We can compare this to the output of the system tokenizer

let system=Tokenizer.systemTokenizer
let systemTokens=system.tokenize(text: text)
//[Base: 蜂蜜, reading: はちみつ, POS: unknown, Base: は, reading: は, POS: unknown, Base: 熊, reading: くま, POS: unknown, Base: の, reading: の, POS: unknown, Base: 大, reading: おお, POS: unknown, Base: 好物, reading: こうぶつ, POS: unknown, Base: です, reading: です, POS: unknown, Base: 。, reading: 。, POS: unknown]
//no part-of-speech annotation here
let hiragana=systemTokens.map {$0.reading}.joined())
//はちみつはくまのおおこうぶつです。
//close, but wrong

One key application is Kanji-to-Kana conversion, e.g. for Furigana annotations. This can be achieved by

let longerText=text + "でも鮭もよく食べます。"
let furigana=ipadicTokenizer.furiganaAnnotations(for: longerText, transliteration: .hiragana, options: [.kanjiOnly])
//[はちみつ, Index(_rawBits: 1)..<Index(_rawBits: 393217), くま, Index(_rawBits: 589825)..<Index(_rawBits: 786433), だい, Index(_rawBits: 983041)..<Index(_rawBits: 1179649), こうぶつ, Index(_rawBits: 1179649)..<Index(_rawBits: 1572865), さけ, Index(_rawBits: 2555905)..<Index(_rawBits: 2752513), た, Index(_rawBits: 3342337)..<Index(_rawBits: 3539713)]

This returns an array of FuriganaAnnotation. The .kanjiOnly option, which is the default, omits furigana for okurigana. FuriganaAnnotations can easily be converted to CTRubyAnnotations for display with CoreText.

Mecab also provides deinflected (lemmatized) forms of Japanese verbs.

let lemmatized = ipadicTokenizer.tokenize(text: "でも鮭もよく食べます。")
    .filter {$0.partOfSpeech == .verb}
    .map {$0.dictionaryForm}
//["食べる"]

On Apple platforms, tokenization is also provided by the NaturalLanguage framework. We can compare the output

let text="でも鮭もよく食べます。
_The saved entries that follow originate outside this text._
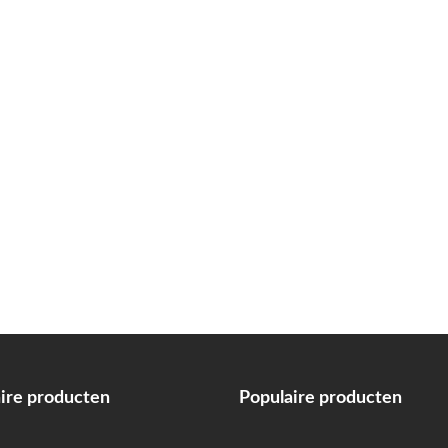
ire producten
Populaire producten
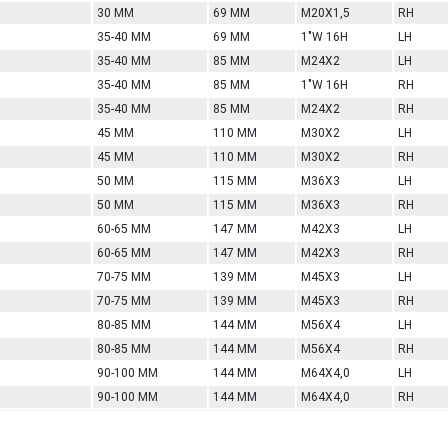
30 MM
69 MM
M20X1,5
RH
35-40 MM
69 MM
1"W 16H
LH
35-40 MM
85 MM
M24X2
LH
35-40 MM
85 MM
1"W 16H
RH
35-40 MM
85 MM
M24X2
RH
45 MM
110 MM
M30X2
LH
45 MM
110 MM
M30X2
RH
50 MM
115 MM
M36X3
LH
50 MM
115 MM
M36X3
RH
60-65 MM
147 MM
M42X3
LH
60-65 MM
147 MM
M42X3
RH
70-75 MM
139 MM
M45X3
LH
70-75 MM
139 MM
M45X3
RH
80-85 MM
144 MM
M56X4
LH
80-85 MM
144 MM
M56X4
RH
90-100 MM
144 MM
M64X4,0
LH
90-100 MM
144 MM
M64X4,0
RH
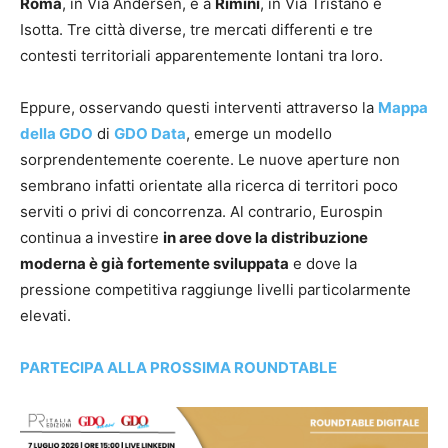
Roma
, in Via Andersen, e a
Rimini
, in Via Tristano e
Isotta. Tre città diverse, tre mercati differenti e tre
contesti territoriali apparentemente lontani tra loro.
Eppure, osservando questi interventi attraverso la
Mappa
della GDO
di
GDO Data
, emerge un modello
sorprendentemente coerente. Le nuove aperture non
sembrano infatti orientate alla ricerca di territori poco
serviti o privi di concorrenza. Al contrario, Eurospin
continua a investire
in aree dove la distribuzione
moderna è già fortemente sviluppata
e dove la
pressione competitiva raggiunge livelli particolarmente
elevati.
PARTECIPA ALLA PROSSIMA ROUNDTABLE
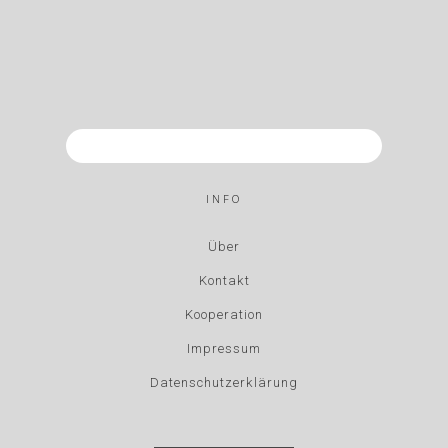
INFO
Über
Kontakt
Kooperation
Impressum
Datenschutzerklärung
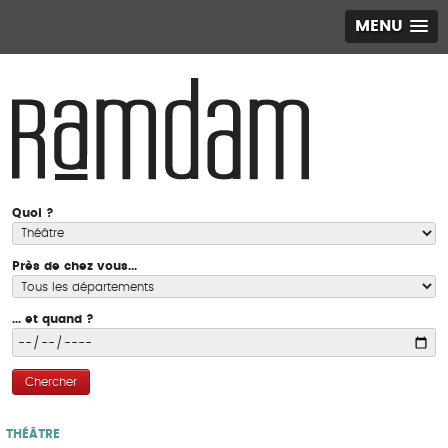
MENU
Quoi ?
Près de chez vous...
... et quand ?
Chercher
THÉÂTRE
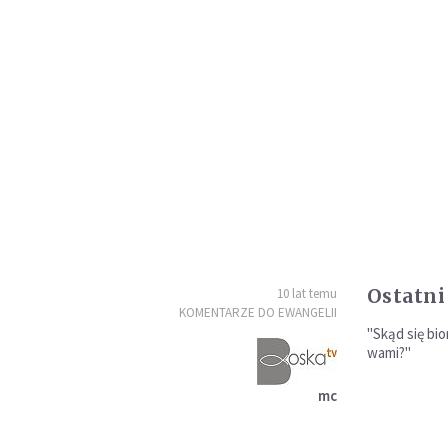
Ostatni
10 lat temu
KOMENTARZE DO EWANGELII
"Skąd się bio
wami?"
mc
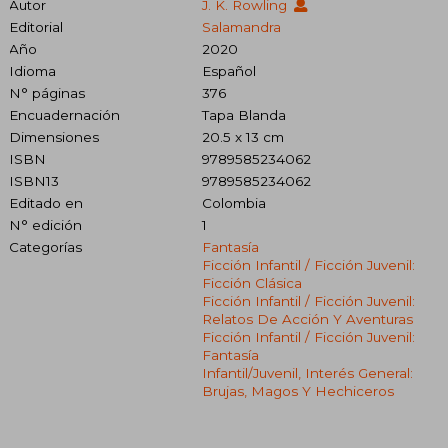
Autor
J. K. Rowling
Editorial
Salamandra
Año
2020
Idioma
Español
N° páginas
376
Encuadernación
Tapa Blanda
Dimensiones
20.5 x 13 cm
ISBN
9789585234062
ISBN13
9789585234062
Editado en
Colombia
N° edición
1
Categorías
Fantasía
Ficción Infantil / Ficción Juvenil:
Ficción Clásica
Ficción Infantil / Ficción Juvenil:
Relatos De Acción Y Aventuras
Ficción Infantil / Ficción Juvenil:
Fantasía
Infantil/juvenil, Interés General:
Brujas, Magos Y Hechiceros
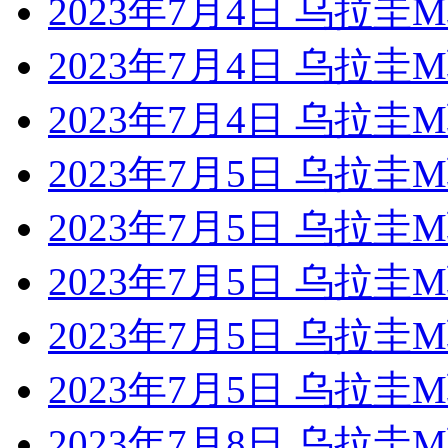
2023年7月4日 乌拉圭M联 
2023年7月4日 乌拉
2023年7月4日 乌拉
2023年7月5日 乌拉
2023年7月5日 乌拉
2023年7月5日 乌拉
2023年7月5日 乌拉
2023年7月5日 乌拉
2023年7月8日 乌拉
"
let NLtokenizer=NLTokenizer(unit: .word)
NLtokenizer.string=text
let NLtokens=NLtokenizer.tokens(for: text.startIndex..<text.endIndex).map{text[$0]}
//["で", "も", "鮭", "も", "よく", "食べ", "ます"]

As of iOS14, part-of-speech tagging and lemmatization appear to be unavailable for Japanese.

Licence

MIT for Mecab-Swift

Mecab and the dictionaries come with their own licence.